Жест – и мерцающий свет стал ровным. Все как будто бы оставалось прежним… но Брутен Трана в глубине души понял, что зерна, о которых говорит Костяшки – это время, бег времени, его вечное движение. Он только что мановением руки остановил время.
По крайней мере, в комнате. Не везде, конечно же. Хотя…
Килмандарос с довольной ухмылкой распрямила спину и уставилась на Трану. – Вижу, – сказала она. – Дом знает будущее.
– Мы лишь мгновенные мысли Азата, – ответил Костяшки. – Но, хотя наше бренное существование можно метко описать словом «иллюзия», у каждого есть своя роль.
– Некоторые, – как-то рассеянно произнесла Килмандарос, – оказываются более полезными, чем другие. Этот Эдур… – она взмахнула покрытой шрамами ручищей, – имеет весьма малую ценность. Как ни суди.
– Азат видит в каждом то, чего не видим мы сами. Возможно, Мама, он видит всех.
Женщина горько хмыкнула: – Думаешь, дом отпустит меня по доброй воле? Ты наивен, Костяшки. Но даже Азат не удержит меня навечно.
– Необычно уже то, что он вообще смог задержать тебя.
Брутен Трана понял, что этот разговор течет по накатанной колее, что он поднимался уже не раз.
– Этого не случилось бы, – прошептала Килмандарос, – если бы он не предал меня…

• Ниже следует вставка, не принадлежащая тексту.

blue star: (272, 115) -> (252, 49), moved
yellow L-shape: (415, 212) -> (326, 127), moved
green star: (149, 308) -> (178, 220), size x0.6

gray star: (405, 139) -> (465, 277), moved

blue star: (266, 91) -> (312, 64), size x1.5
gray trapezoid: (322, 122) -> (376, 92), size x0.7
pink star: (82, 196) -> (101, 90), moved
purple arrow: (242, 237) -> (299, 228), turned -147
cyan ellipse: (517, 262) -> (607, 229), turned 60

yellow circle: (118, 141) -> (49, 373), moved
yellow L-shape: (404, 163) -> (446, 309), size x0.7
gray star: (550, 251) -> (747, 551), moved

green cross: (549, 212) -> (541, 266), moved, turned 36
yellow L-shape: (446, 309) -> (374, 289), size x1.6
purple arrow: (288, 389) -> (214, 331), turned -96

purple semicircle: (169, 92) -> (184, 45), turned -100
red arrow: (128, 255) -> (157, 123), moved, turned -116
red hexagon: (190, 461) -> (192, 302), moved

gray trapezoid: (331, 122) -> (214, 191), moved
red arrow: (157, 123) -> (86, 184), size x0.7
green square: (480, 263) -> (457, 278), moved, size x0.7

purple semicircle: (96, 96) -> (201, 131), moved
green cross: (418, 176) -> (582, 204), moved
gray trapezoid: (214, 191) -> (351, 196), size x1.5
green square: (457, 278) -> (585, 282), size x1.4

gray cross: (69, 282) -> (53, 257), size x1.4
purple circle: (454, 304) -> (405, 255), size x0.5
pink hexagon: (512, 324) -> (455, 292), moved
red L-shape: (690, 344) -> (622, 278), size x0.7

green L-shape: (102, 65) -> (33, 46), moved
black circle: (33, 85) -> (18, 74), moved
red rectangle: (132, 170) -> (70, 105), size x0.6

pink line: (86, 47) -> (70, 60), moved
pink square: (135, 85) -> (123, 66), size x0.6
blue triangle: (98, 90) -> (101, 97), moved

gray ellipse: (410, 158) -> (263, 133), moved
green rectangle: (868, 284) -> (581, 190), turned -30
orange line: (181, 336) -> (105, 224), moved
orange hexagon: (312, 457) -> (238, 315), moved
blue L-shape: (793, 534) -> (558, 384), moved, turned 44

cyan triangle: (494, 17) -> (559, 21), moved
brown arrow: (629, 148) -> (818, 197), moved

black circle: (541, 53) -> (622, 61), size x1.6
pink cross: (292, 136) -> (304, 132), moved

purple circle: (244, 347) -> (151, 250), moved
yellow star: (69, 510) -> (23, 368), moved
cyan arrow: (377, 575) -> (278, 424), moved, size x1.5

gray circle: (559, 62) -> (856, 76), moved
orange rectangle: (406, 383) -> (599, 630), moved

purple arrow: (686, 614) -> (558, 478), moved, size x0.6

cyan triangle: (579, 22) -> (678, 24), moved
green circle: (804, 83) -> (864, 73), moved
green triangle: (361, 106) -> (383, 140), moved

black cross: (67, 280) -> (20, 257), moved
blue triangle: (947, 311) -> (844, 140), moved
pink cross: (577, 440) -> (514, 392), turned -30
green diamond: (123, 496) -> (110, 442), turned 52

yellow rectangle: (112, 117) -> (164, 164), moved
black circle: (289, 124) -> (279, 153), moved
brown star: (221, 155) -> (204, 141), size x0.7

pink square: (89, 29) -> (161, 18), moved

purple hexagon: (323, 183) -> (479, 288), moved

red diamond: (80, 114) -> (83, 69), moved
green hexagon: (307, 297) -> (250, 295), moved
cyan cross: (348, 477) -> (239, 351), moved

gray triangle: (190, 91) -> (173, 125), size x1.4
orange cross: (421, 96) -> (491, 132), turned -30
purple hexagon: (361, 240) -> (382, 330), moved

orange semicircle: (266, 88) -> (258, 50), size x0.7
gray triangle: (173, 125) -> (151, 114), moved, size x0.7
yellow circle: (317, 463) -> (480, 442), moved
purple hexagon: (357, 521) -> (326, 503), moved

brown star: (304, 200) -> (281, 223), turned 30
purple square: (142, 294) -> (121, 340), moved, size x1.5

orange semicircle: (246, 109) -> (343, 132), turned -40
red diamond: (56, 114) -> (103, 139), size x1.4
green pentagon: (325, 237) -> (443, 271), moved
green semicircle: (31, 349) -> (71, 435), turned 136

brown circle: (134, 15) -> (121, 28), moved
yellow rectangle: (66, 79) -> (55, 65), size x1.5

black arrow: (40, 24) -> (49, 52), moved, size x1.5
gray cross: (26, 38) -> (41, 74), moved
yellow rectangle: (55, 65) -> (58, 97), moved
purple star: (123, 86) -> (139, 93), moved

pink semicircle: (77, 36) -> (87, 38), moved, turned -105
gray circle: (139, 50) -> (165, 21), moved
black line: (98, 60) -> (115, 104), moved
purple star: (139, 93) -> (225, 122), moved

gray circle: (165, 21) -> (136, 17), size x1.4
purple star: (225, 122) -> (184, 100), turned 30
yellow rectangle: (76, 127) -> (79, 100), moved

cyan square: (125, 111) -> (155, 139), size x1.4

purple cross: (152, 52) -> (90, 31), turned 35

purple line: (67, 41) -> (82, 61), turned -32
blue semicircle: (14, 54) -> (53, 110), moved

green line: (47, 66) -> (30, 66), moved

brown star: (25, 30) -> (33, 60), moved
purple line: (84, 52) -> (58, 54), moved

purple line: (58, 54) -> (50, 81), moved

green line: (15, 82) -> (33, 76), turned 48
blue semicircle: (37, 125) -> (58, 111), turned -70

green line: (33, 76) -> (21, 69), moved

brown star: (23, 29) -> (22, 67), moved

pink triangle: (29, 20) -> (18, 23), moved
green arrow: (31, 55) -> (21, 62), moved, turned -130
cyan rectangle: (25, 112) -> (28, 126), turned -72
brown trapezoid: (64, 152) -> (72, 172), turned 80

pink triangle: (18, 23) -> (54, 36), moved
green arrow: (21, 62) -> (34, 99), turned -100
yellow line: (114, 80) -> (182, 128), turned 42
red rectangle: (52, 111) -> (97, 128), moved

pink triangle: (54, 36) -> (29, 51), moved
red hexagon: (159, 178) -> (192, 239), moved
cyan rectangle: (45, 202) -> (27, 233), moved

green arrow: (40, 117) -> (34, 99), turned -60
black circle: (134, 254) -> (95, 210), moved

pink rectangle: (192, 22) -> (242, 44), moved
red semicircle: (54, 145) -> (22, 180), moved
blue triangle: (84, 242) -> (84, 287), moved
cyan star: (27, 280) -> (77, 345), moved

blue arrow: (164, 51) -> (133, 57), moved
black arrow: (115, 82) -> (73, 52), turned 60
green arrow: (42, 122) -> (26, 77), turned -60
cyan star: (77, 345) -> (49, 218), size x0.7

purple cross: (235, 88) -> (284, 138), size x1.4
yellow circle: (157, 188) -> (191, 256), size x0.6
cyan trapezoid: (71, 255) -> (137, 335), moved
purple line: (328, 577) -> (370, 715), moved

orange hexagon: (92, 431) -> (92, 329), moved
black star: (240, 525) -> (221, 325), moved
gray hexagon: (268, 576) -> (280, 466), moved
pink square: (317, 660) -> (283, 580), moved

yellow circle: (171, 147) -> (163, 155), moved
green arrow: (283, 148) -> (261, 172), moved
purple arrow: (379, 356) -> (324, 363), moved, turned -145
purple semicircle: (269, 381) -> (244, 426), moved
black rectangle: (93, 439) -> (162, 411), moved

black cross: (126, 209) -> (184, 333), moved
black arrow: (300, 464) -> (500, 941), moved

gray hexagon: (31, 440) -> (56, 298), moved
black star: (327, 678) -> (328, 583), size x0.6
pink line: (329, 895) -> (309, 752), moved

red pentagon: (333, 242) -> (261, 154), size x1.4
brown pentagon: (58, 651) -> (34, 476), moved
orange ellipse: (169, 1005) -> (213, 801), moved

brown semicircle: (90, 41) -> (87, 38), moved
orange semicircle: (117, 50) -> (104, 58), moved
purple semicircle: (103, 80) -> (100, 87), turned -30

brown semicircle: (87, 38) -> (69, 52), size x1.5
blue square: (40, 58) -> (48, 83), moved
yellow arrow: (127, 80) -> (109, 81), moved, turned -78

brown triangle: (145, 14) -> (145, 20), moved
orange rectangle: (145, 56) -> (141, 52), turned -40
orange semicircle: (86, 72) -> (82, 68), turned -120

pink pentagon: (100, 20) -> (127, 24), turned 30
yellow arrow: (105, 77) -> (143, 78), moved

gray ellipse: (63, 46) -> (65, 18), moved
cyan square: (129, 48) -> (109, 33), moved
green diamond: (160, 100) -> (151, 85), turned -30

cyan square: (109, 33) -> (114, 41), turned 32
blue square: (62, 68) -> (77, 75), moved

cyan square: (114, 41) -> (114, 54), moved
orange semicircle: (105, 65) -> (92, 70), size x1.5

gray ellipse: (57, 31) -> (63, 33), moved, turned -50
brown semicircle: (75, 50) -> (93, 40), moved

– Ах, Мама. Я не питаю особой любви к Аномандеру Пурейку, но будем честными. Он не предавал тебя. На самом деле это ты напала на него со спины…
– Предупреждая его предательство!
– Аномандер не нарушает слова, Мама. Никогда не нарушал и никогда не нарушит.
– Расскажи это Оссерку…
– Еще один «предупреждатель» якобы неминуемого предательства.
– А Драконус?
– Он тут при чем, Мама?
Килмандарос пророкотала что-то столь низким голосом, что Брутен Трана не разобрал слов.
Костяшки сменил тему: – Наш гость Тисте Эдур ищет место Имен.
Трана вздрогнул. «Да! Правильно!» Истина, о которой он и не подозревал до сего мига, до спокойных слов Костяшек. Место Имен. Имен богов.
– Это будет нелегко, – взволновалась Килмандарос. Ее взор то и дело возвращался к россыпи костей. – Он должен помнить дом. Путь – каждый шаг – он должен помнить дом, или он заблудится навеки. Будет блуждать вместе с именами давно забытых богов.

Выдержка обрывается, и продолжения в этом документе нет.